He directed FEMA to create federally-supported community vaccination centers. Good show.
He stopped the USA from withdrawing from the World Health Organization. While the WHO is a proud founding member of the Delenda Est Club, us being outside it likely wouldn’t have made things better.
He directed the Department of Education and HHS to provide guidance for safely reopening schools and childcare and higher education, and directed OSHA to release clear guidance, decide whether to issue emergency temporary standards, and ordered them to enforce worker health and safety requirements, and wait, they all needed to be directed to do that? Isn’t that their jobs?
He issued a directive that CNN summarized as: “A presidential directive to restore America’s leadership, support the international pandemic response effort, promote resilience for future threats and advance global health security and the Global Health Security Agenda.” It seems directives have magical powers? More of us should try them.
He asked Americans to wear masks for 100 days. They should totally do that, but not sure why this is an executive order.
He created the position of Covid-19 response coordinator, which really doesn’t seem like it should require a signing ceremony and a big to-do, and also shouldn’t be required at all in the sense that this implies the position did not previously exist.
He extended the ban on evictions, as expected.
So, if nothing else, major points for nothing being actively unhelpful. You love to see it.
What was missing were the things that were most maximally helpful.
If I was in charge of the administration response, my top priorities would be the first three or four here, then the rest:
- Approval of Astra-Zeneca and Johnson & Johnson Vaccines
- Approval of all reasonable Covid-19 tests, and ramp up capacity.
- Ramping up manufacturing capacity for vaccines, and/or buy more doses, by paying more money
- Enable use of half doses where appropriate, and test even smaller ones.
- Ramping up our capacity to put shots into arms, partly by paying more money.
- Prioritization of vaccinations by age bands only to extent possible, and if possible deprioritize vaccination of those who already had Covid-19.
- Expand vaccine efficiency through half-doses and making sure we use everything in every vial.
- Impose travel restrictions to contain strains from Brazil and South Africa.
From Biden’s first batch, I’d say the job got half-done on #8 (EDIT: looks like he banned people travelling from SA to USA, but not USA to SA and then back again, which somehow doesn’t count, and that’s pretty terrible), and some reasonable efforts were being made on #5, but I didn’t see any of the impactful actions being taken on the other five, especially the first three, which are the ones that matter most.
But then a miracle occurred, and it turned out that yes if you are the United States you can just buy more vaccine doses and then you get more vaccine doses, so we did that!
There are two immediate reactions that come to mind.
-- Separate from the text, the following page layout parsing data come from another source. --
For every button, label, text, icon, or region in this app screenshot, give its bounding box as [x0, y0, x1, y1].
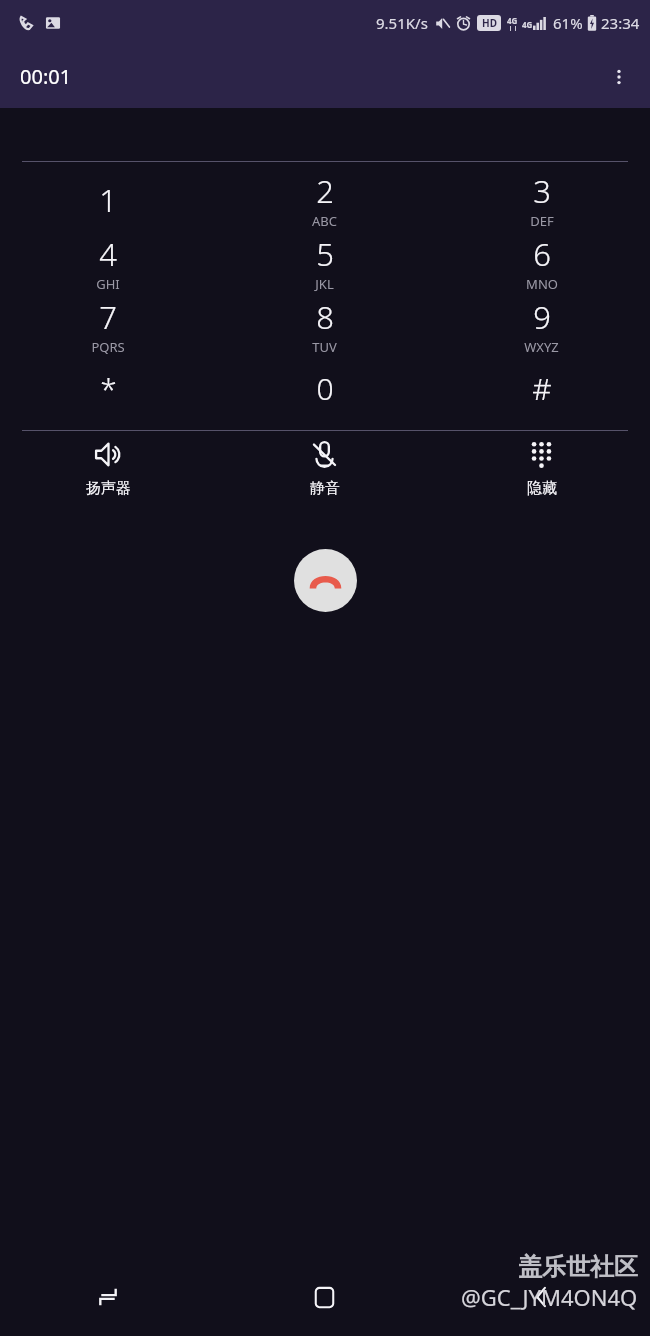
staticText: JKL [315, 275, 334, 293]
staticText: 2 [316, 170, 334, 212]
button[interactable]: 5 [216, 231, 433, 294]
button[interactable]: Recents [0, 1258, 216, 1336]
button[interactable]: 扬声器 [0, 439, 216, 507]
staticText: 1 [99, 179, 117, 221]
button[interactable]: 8 [216, 294, 433, 357]
staticText: 23:34 [601, 13, 640, 33]
staticText: 扬声器 [86, 479, 131, 498]
staticText: 0 [316, 368, 334, 409]
button[interactable]: Home [216, 1258, 433, 1336]
staticText: @GC_JYM4ON4Q [461, 1282, 638, 1312]
button[interactable]: 1 [0, 168, 216, 231]
staticText: 7 [99, 296, 117, 338]
staticText: 9.51K/s [376, 13, 428, 33]
button[interactable]: 2 [216, 168, 433, 231]
button[interactable]: 9 [433, 294, 650, 357]
button[interactable]: End call [294, 549, 357, 612]
staticText: 盖乐世社区 [518, 1252, 638, 1282]
staticText: HD [482, 16, 497, 30]
staticText: MNO [526, 275, 558, 293]
button[interactable]: 0 [216, 357, 433, 420]
button[interactable]: 3 [433, 168, 650, 231]
staticText: 00:01 [20, 63, 72, 90]
staticText: # [532, 368, 552, 409]
staticText: 9 [533, 296, 551, 338]
staticText: WXYZ [524, 338, 559, 356]
button[interactable]: 隐藏 [433, 439, 650, 507]
staticText: PQRS [91, 338, 125, 356]
staticText: ABC [312, 212, 337, 230]
staticText: 4G [507, 15, 518, 26]
button[interactable]: * [0, 357, 216, 420]
staticText: 4 [99, 233, 117, 275]
button[interactable]: 4 [0, 231, 216, 294]
button[interactable]: 6 [433, 231, 650, 294]
button[interactable]: 静音 [216, 439, 433, 507]
staticText: 3 [533, 170, 551, 212]
staticText: 5 [316, 233, 334, 275]
staticText: 6 [533, 233, 551, 275]
staticText: 61% [553, 13, 583, 33]
staticText: GHI [96, 275, 120, 293]
staticText: 8 [316, 296, 334, 338]
button[interactable]: More options [598, 56, 640, 98]
button[interactable]: Back [433, 1258, 650, 1336]
staticText: 4G [522, 19, 533, 30]
staticText: TUV [312, 338, 337, 356]
staticText: 静音 [310, 479, 340, 498]
button[interactable]: 7 [0, 294, 216, 357]
staticText: DEF [530, 212, 554, 230]
staticText: 隐藏 [527, 479, 557, 498]
staticText: * [100, 368, 117, 409]
button[interactable]: # [433, 357, 650, 420]
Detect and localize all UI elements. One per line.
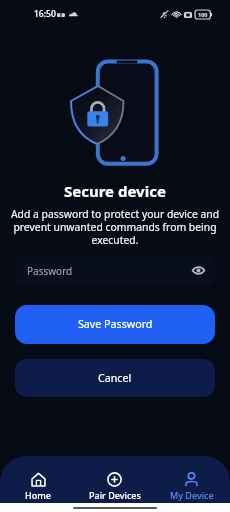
staticText: My Device (170, 489, 214, 501)
button[interactable]: Show password (191, 263, 206, 278)
button[interactable]: Pair Devices (76, 472, 153, 501)
staticText: 100 (198, 11, 208, 18)
staticText: 16:50 (34, 8, 56, 20)
staticText: Home (25, 489, 51, 501)
staticText: Pair Devices (89, 489, 141, 501)
button[interactable]: Cancel (15, 359, 215, 397)
staticText: Password (27, 264, 73, 278)
button[interactable]: Home (0, 472, 76, 501)
staticText: Add a password to protect your device an… (6, 207, 224, 247)
staticText: Secure device (64, 181, 166, 201)
button[interactable]: My Device (153, 472, 230, 501)
button[interactable]: Password (15, 256, 215, 285)
staticText: Cancel (98, 371, 132, 386)
staticText: Save Password (78, 317, 153, 332)
button[interactable]: Save Password (15, 305, 215, 344)
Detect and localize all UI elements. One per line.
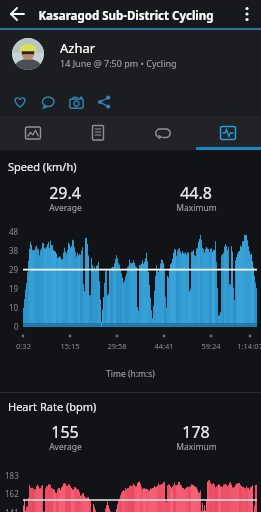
- button[interactable]: [97, 95, 111, 109]
- button[interactable]: [25, 125, 41, 141]
- staticText: 10: [9, 302, 19, 313]
- staticText: Time (h:m:s): [106, 368, 155, 380]
- staticText: 29.4: [49, 182, 81, 204]
- staticText: 0:32: [16, 341, 31, 351]
- staticText: 48: [9, 226, 19, 237]
- staticText: 44.8: [180, 182, 212, 204]
- button[interactable]: [90, 125, 106, 141]
- staticText: Speed (km/h): [8, 159, 77, 174]
- button[interactable]: [69, 95, 84, 110]
- staticText: 0: [14, 321, 19, 332]
- staticText: 44:41: [154, 341, 174, 351]
- staticText: Maximum: [176, 441, 217, 453]
- staticText: 183: [5, 470, 19, 481]
- staticText: Average: [49, 202, 82, 214]
- button[interactable]: [237, 2, 257, 26]
- staticText: 29: [9, 264, 19, 275]
- staticText: Heart Rate (bpm): [8, 399, 97, 414]
- staticText: 19: [9, 283, 19, 294]
- staticText: Average: [49, 441, 82, 453]
- staticText: 15:15: [60, 341, 80, 351]
- staticText: 162: [5, 488, 19, 499]
- staticText: 38: [9, 245, 19, 256]
- button[interactable]: [41, 95, 55, 109]
- button[interactable]: [6, 2, 30, 26]
- staticText: Kasaragod Sub-District Cycling: [38, 8, 214, 24]
- staticText: 155: [51, 421, 79, 443]
- staticText: 1:14:07: [237, 341, 261, 351]
- button[interactable]: [220, 125, 236, 141]
- staticText: 141: [5, 507, 19, 512]
- staticText: 59:24: [201, 341, 221, 351]
- staticText: 14 June @ 7:50 pm • Cycling: [60, 57, 177, 69]
- staticText: 29:58: [107, 341, 127, 351]
- button[interactable]: [12, 38, 44, 70]
- button[interactable]: [155, 125, 171, 141]
- button[interactable]: [13, 95, 27, 109]
- staticText: 178: [182, 421, 210, 443]
- staticText: Azhar: [60, 39, 96, 57]
- staticText: Maximum: [176, 202, 217, 214]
The first is, of course, woo-hoo! Best possible news, other than good results from Johnson & Johnson. Everyone’s timelines for normality can move up several months.
The second is, wait, we could have just done this the whole time? Things that, while positive and important, and thank you for finally stepping up, could have been brought to my attention yesterday! The costs of not stepping up on this until now have been staggeringly high.
There’s a lot to do and a lot of fires to put out. A lot of the executive orders that were issued highlight exactly how deep a hole things started in, making it hard enough to merely stop digging. It’s still worth noting that many of the high leverage potential actions are not being taken.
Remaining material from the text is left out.